Fund Managers Use Volatility As Occasion to Self-Promote

Monday's bloodletting in the stock market was swiftly followed by a boom in newspaper advertisements aimed at skittish investors.

Fidelity Investments of Boston, the biggest fund manager in the nation, managing roughly $635 billion of assets, referred directly to the Dow's 512-point drop in an ad in The Wall Street Journal Tuesday.

The tag line read: "Today is one of those days when experience matters most."

A Fidelity spokesman said it routinely uses current events as grist for ads aimed at investors. "It's an educational message that's a constant," he said.

A few weeks earlier Fidelity rolled out a guide titled "Investing in Volatile Markets," supported by an ad campaign.

Famed fund manager Peter Lynch was a principal author of the guide, the spokesman noted.

Prudential Securities was also quick to turn around ads after Monday's decline.

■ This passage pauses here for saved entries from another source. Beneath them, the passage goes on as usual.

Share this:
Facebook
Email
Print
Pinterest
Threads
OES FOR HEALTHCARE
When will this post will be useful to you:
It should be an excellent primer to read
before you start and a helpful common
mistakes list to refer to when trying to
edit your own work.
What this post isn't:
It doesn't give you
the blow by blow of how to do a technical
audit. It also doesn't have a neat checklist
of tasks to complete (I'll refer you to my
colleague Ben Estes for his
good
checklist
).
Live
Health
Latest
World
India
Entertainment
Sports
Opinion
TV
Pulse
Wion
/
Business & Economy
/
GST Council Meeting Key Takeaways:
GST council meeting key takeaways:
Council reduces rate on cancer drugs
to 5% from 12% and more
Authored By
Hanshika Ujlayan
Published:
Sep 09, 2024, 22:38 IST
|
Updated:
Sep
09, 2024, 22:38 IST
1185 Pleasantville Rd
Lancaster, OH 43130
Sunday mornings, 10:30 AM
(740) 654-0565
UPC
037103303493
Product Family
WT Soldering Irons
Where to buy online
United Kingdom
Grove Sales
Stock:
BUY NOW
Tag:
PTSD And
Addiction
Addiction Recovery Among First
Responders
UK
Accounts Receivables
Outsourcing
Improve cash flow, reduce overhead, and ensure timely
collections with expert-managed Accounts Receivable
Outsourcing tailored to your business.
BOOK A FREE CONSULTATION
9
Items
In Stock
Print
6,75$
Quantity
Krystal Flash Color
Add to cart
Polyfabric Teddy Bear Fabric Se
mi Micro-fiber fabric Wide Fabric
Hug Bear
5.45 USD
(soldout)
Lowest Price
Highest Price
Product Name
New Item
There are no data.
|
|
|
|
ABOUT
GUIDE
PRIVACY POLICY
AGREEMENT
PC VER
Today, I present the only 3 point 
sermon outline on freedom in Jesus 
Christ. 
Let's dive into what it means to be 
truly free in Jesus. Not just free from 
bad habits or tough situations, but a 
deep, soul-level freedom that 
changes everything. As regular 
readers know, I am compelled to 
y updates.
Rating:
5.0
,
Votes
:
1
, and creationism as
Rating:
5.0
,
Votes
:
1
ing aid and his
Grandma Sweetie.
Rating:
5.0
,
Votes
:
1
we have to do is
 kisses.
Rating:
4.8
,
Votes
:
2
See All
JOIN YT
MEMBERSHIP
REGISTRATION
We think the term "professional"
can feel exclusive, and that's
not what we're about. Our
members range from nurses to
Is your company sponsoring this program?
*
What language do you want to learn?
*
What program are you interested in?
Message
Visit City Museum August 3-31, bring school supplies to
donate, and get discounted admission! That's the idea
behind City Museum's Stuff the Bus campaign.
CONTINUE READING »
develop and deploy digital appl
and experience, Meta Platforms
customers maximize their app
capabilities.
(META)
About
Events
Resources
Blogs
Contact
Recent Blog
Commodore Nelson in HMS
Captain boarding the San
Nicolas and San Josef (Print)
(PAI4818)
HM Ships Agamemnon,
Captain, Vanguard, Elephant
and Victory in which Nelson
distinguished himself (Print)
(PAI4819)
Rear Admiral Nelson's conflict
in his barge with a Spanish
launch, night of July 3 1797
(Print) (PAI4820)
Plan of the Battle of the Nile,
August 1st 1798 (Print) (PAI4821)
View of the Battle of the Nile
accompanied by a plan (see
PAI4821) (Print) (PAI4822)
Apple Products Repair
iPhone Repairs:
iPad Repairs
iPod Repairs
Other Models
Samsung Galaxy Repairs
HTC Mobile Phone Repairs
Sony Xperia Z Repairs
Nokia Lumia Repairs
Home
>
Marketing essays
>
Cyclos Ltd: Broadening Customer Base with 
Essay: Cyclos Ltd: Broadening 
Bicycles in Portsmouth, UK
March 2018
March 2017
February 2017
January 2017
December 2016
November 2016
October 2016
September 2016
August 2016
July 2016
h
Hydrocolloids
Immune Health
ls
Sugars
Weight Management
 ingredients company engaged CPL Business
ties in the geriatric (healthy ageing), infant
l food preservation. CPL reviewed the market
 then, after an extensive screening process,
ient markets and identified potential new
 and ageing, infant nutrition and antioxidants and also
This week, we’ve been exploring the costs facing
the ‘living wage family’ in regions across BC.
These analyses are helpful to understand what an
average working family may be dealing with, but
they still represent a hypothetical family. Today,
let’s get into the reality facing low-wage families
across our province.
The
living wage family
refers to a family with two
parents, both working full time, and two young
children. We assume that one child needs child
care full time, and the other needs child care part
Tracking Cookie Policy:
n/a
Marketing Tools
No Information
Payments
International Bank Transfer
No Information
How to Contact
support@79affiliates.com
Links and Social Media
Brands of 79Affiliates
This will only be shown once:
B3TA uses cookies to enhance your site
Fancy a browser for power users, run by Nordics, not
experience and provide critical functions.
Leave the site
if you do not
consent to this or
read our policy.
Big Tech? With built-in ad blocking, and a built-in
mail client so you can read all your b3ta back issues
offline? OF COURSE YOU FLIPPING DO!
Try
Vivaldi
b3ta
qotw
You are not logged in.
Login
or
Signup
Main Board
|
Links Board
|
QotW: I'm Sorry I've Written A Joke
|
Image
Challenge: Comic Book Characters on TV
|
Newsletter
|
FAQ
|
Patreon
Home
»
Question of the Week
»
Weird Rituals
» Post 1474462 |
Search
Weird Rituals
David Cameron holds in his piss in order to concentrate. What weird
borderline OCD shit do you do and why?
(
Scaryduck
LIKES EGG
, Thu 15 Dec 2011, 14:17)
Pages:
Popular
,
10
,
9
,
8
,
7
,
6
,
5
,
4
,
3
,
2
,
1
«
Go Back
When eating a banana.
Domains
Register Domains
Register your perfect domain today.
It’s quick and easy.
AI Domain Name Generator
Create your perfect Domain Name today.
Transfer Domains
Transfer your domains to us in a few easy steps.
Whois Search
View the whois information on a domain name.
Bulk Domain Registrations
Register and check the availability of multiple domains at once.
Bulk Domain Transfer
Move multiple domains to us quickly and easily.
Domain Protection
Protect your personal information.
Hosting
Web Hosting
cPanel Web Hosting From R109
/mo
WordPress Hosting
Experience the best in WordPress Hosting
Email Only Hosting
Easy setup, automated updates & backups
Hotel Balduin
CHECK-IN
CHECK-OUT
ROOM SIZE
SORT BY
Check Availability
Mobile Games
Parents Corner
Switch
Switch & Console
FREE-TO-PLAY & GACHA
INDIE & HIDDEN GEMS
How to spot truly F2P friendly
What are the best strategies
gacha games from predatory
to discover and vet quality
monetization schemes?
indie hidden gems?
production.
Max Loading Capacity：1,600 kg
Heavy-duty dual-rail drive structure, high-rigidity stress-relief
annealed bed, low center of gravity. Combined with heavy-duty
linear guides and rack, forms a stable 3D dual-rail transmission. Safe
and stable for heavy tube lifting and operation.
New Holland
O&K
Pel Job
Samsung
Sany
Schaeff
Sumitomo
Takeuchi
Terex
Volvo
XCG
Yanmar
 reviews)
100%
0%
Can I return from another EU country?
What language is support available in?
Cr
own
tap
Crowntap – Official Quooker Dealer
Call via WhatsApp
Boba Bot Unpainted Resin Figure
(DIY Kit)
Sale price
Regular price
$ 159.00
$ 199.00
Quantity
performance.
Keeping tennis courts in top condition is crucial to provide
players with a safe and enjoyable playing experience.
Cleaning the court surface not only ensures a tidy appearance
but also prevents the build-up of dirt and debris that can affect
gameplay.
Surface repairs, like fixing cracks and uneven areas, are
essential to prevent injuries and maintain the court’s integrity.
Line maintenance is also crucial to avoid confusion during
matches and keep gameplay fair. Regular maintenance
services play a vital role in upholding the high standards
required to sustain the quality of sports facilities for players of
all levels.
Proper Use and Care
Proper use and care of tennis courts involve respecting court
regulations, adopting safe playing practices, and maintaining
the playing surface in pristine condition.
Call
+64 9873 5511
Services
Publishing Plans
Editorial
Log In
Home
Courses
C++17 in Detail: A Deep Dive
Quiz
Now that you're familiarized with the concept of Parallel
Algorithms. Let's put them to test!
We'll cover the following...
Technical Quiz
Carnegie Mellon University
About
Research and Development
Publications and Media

Its campaign, featured in The New York Times this week, touted capital preservation and suggested alternative investments such as cash deposits, Treasury bonds, and money market funds.

In its ads Prudential also included results from an investor survey it had started to cobble together Aug. 27, when the Dow took a 357-point dive.

Among the results were that 64.5% of investors said they are paying more attention to the market in current conditions, though 90.6% said they would not make major portfolio changes.

"The intent is to put a mirror up in front of the American public," said Michael J. Hines, vice president of marketing and communications for Prudential Insurance Co. of America, the parent of Prudential Securities.

The survey questioned 444 retail investors around the country.